J-1 Conrad Waivers: Should I Stay or Should I Go?
As another year of medical residency registration begins across the U.S., J-1 physicians in their final year of training find themselves at a critical crossroads: they can return to their respective home countries at the conclusion of their training, as required by Section 212(e) of the Immigration and Nationality Act (INA), or they can attempt to get the two-year home residency requirement waived. If the decision is to pursue a waiver, it is a critical time to proceed.

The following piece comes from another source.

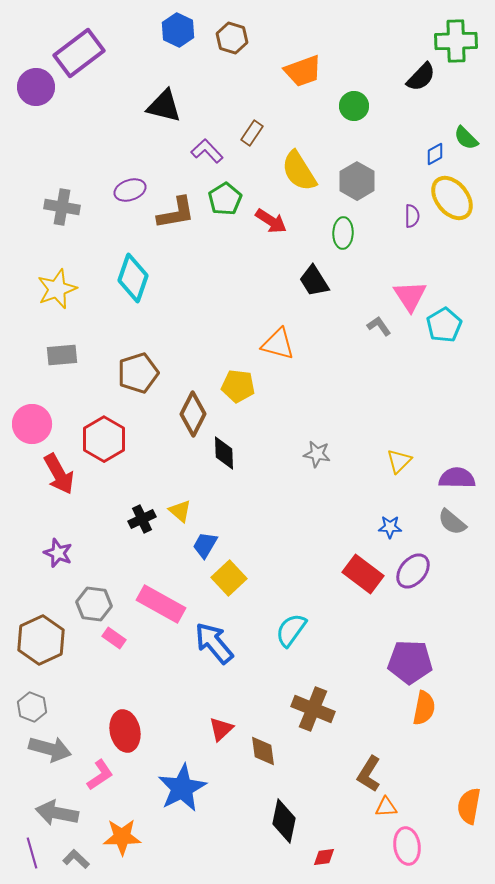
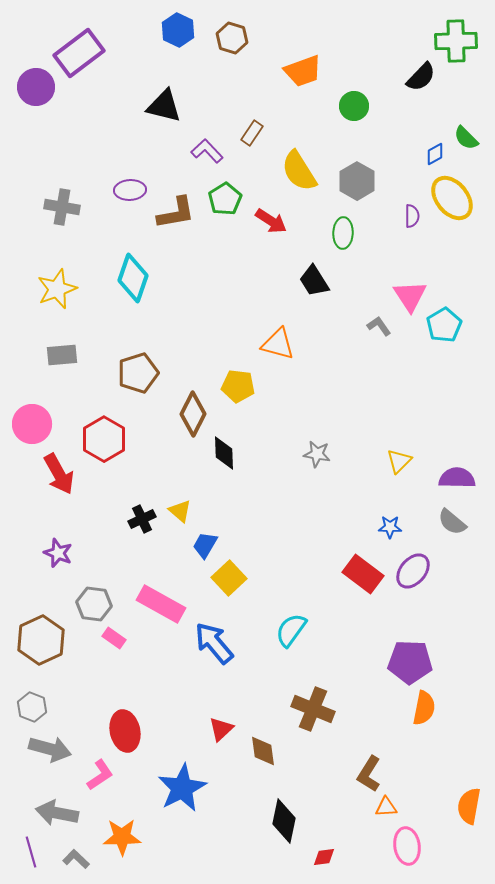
purple ellipse at (130, 190): rotated 16 degrees clockwise
purple line at (32, 853): moved 1 px left, 1 px up
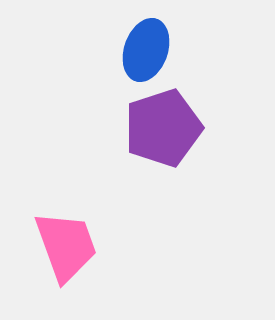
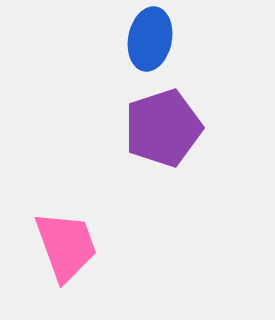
blue ellipse: moved 4 px right, 11 px up; rotated 8 degrees counterclockwise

The most popular waiver option, the “Conrad Waiver” or “Conrad State 30 Program,” comes with a few strings attached. In order to qualify, the J-1 physician must be sponsored by a state health department and must commit to practice for three years in a medically underserved area. For the 1,500 physicians (30 from each state) fortunate enough to secure one of these waivers, they will be eligible to change from J-1 to H-1B status typically and remain in the United States (U.S.) while working in a medically underserved area. Such a period of service may not be every J-1 physician’s long-term career goal, but for many such physicians, the three-year Conrad Waiver commitment can be a meaningful service opportunity, while providing quality healthcare to some of our nation’s most deserving communities.
The Waiver Application Process
Applying for a J-1 Conrad Waiver is a multi-step process that begins when the J-1 physician submits an online application to the U.S. Department of State (DOS) Waiver Review Division (WRD) to obtain a waiver number. The physician must then submit an application, accompanied by significant employer input, to the relevant state health department in order to be considered for sponsorship. Each state has its own specific rules, procedures, preferences and deadlines. For example, the Arizona Department of Health Services opens its application cycle each October and closes the cycle on November 30, while the Texas Health and Human Services accepts applications between September 1st and September 14th 2018.
Once the state health department selects the 30 applications it wishes to sponsor, it will forward favorable recommendations in support of each application to the DOS. The DOS will match up the physician’s application with the state health department’s recommendation, complete its review, and then forward the application with its own favorable recommendation to the United States Citizenship and Immigration Services (USCIS) for final approval. USCIS then issues the final, official waiver approval notice. After the Conrad Waiver is approved (or recommended by DOS), the employer may file an H-1B petition with the USCIS on behalf of the physician, which if approved, grants the physician work-authorized status for an initial period of three years.
The entire waiver approval process can take anywhere between 6-10 months depending on whether premium processing is used with USCIS. Therefore, when applying for a waiver in the fall, physicians should plan to start working for the sponsoring employer the following summer. In fact, USCIS regulations require physicians to agree to begin full-time employment at the health care facility within 90 days of receipt of the waiver, something that should be carefully considered.
Conrad Waiver physicians may only work in health care facilities located in an area designated by U.S. Department of Health and Human Services (HHS) as a Health Professional Shortage Area (HPSA), Medically Underserved Area (MUA), or Medically Underserved Population (MUP) typically. Such facilities must be operational and have been providing patient care for at least six months at the time of the waiver application. They must also accept state Medicaid (AHCCCS) and Medicare assignments, and in many states, they must use a sliding fee scale for patients who are uninsured or below 200% of the Federal poverty level.
States generally fill the bulk of their 30 waiver slots with primary care physicians and psychiatrists, leaving a smaller number available for specialists.
For J-1 physicians who do not wish to place their careers on hold with a two-year detour to their home countries, the Conrad Waiver could be a realistic option with the right employer.